▸ What to work on
Copying rule for the data below: take the line containing "Segment every instance" and every line after it to the end, exactly, and drop all pictures.

▸ Dataset excerpts
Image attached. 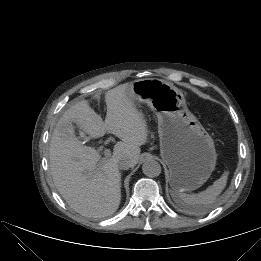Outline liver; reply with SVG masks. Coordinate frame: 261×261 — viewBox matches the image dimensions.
<instances>
[{"label": "liver", "mask_w": 261, "mask_h": 261, "mask_svg": "<svg viewBox=\"0 0 261 261\" xmlns=\"http://www.w3.org/2000/svg\"><path fill=\"white\" fill-rule=\"evenodd\" d=\"M131 87L132 83H125L105 93V121L88 100H82L63 114L53 131L49 158L54 184L68 205L83 216L101 218L117 211L121 201L118 162L127 158L135 166L140 146L147 142V123L129 97ZM73 123L91 138L109 132L121 141L110 158L101 159L95 148L83 145L74 135Z\"/></svg>", "instance_id": "1"}]
</instances>
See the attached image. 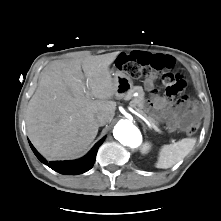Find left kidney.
I'll use <instances>...</instances> for the list:
<instances>
[{
    "label": "left kidney",
    "mask_w": 221,
    "mask_h": 221,
    "mask_svg": "<svg viewBox=\"0 0 221 221\" xmlns=\"http://www.w3.org/2000/svg\"><path fill=\"white\" fill-rule=\"evenodd\" d=\"M150 148H151V144H150L149 142H146V143H144L141 152H142L143 154H146V153H148V151L150 150Z\"/></svg>",
    "instance_id": "5707ae66"
}]
</instances>
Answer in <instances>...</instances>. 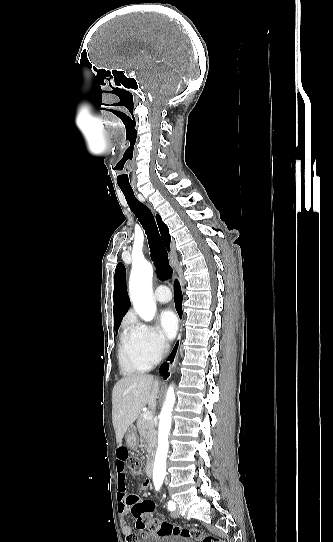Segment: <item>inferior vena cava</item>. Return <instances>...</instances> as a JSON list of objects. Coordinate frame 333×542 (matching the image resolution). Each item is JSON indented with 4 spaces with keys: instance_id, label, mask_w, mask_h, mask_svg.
<instances>
[{
    "instance_id": "602c4592",
    "label": "inferior vena cava",
    "mask_w": 333,
    "mask_h": 542,
    "mask_svg": "<svg viewBox=\"0 0 333 542\" xmlns=\"http://www.w3.org/2000/svg\"><path fill=\"white\" fill-rule=\"evenodd\" d=\"M164 346H165V348H168V346H169L168 342H164Z\"/></svg>"
}]
</instances>
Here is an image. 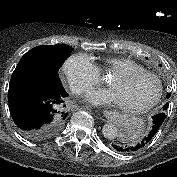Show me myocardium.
Listing matches in <instances>:
<instances>
[{
    "mask_svg": "<svg viewBox=\"0 0 177 177\" xmlns=\"http://www.w3.org/2000/svg\"><path fill=\"white\" fill-rule=\"evenodd\" d=\"M114 76L120 79H130V78H137V77H149L156 83V90L153 96L143 104L136 105V106H125L120 105V108L124 111L140 113L144 112L151 107H153L160 99L163 91V85L160 78L147 70H132V71H125V72H118L115 73Z\"/></svg>",
    "mask_w": 177,
    "mask_h": 177,
    "instance_id": "obj_1",
    "label": "myocardium"
}]
</instances>
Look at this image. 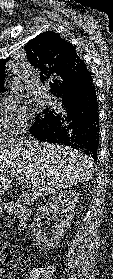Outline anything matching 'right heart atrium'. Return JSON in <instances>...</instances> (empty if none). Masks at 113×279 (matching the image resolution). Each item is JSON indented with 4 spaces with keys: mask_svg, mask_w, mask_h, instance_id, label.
Here are the masks:
<instances>
[{
    "mask_svg": "<svg viewBox=\"0 0 113 279\" xmlns=\"http://www.w3.org/2000/svg\"><path fill=\"white\" fill-rule=\"evenodd\" d=\"M32 110L18 97H6L0 101V126L11 137L24 133L30 125Z\"/></svg>",
    "mask_w": 113,
    "mask_h": 279,
    "instance_id": "obj_1",
    "label": "right heart atrium"
}]
</instances>
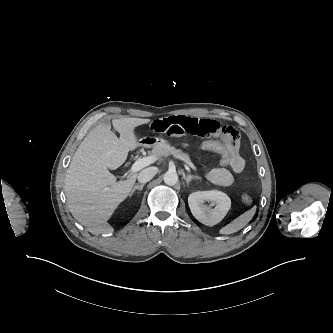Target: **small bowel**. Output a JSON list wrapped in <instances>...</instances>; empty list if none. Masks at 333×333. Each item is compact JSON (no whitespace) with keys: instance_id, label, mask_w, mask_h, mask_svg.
<instances>
[{"instance_id":"1","label":"small bowel","mask_w":333,"mask_h":333,"mask_svg":"<svg viewBox=\"0 0 333 333\" xmlns=\"http://www.w3.org/2000/svg\"><path fill=\"white\" fill-rule=\"evenodd\" d=\"M149 128L152 132L171 137H209L226 147L231 157L230 167L211 168L206 173L208 180L216 185H232L236 175L245 167V161L239 153L238 133L231 126L221 125L213 119L176 115L157 118L149 124Z\"/></svg>"}]
</instances>
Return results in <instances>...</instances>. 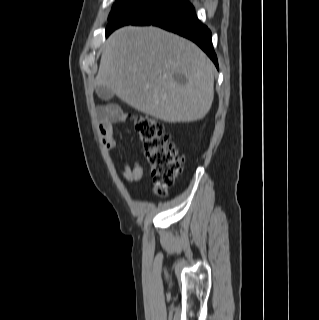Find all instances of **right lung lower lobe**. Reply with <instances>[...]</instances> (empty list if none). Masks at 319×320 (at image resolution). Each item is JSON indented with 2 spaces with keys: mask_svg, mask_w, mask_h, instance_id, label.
<instances>
[{
  "mask_svg": "<svg viewBox=\"0 0 319 320\" xmlns=\"http://www.w3.org/2000/svg\"><path fill=\"white\" fill-rule=\"evenodd\" d=\"M151 24L192 40L218 67L217 56L212 45L211 32L198 20L195 9L190 2L179 0L176 4L150 13L133 23V25ZM114 30L106 32V37Z\"/></svg>",
  "mask_w": 319,
  "mask_h": 320,
  "instance_id": "1",
  "label": "right lung lower lobe"
}]
</instances>
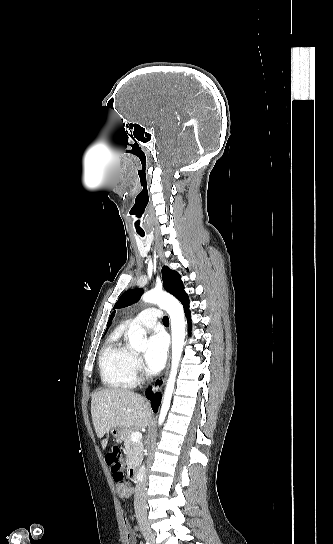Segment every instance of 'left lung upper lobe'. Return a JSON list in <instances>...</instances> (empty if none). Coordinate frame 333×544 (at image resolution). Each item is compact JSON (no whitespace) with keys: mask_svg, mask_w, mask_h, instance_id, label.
<instances>
[{"mask_svg":"<svg viewBox=\"0 0 333 544\" xmlns=\"http://www.w3.org/2000/svg\"><path fill=\"white\" fill-rule=\"evenodd\" d=\"M162 279L165 289L180 300L182 304L189 302L188 295L184 291V286L178 272L164 266L162 268ZM142 294V289H130L124 292L114 305L113 309L127 307L137 302Z\"/></svg>","mask_w":333,"mask_h":544,"instance_id":"obj_1","label":"left lung upper lobe"}]
</instances>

▸ Task result
Segment every instance of 'left lung upper lobe'. Return a JSON list in <instances>...</instances> (empty if none). Coordinate frame 333×544 (at image resolution). Each item is compact JSON (no whitespace) with keys: mask_svg, mask_w, mask_h, instance_id, label.
<instances>
[{"mask_svg":"<svg viewBox=\"0 0 333 544\" xmlns=\"http://www.w3.org/2000/svg\"><path fill=\"white\" fill-rule=\"evenodd\" d=\"M162 279L165 289L180 300L182 304L189 302L188 295L184 291V286L178 272L164 266L162 268ZM142 294V289H130L124 292L114 305L113 309L127 307L137 302Z\"/></svg>","mask_w":333,"mask_h":544,"instance_id":"obj_1","label":"left lung upper lobe"}]
</instances>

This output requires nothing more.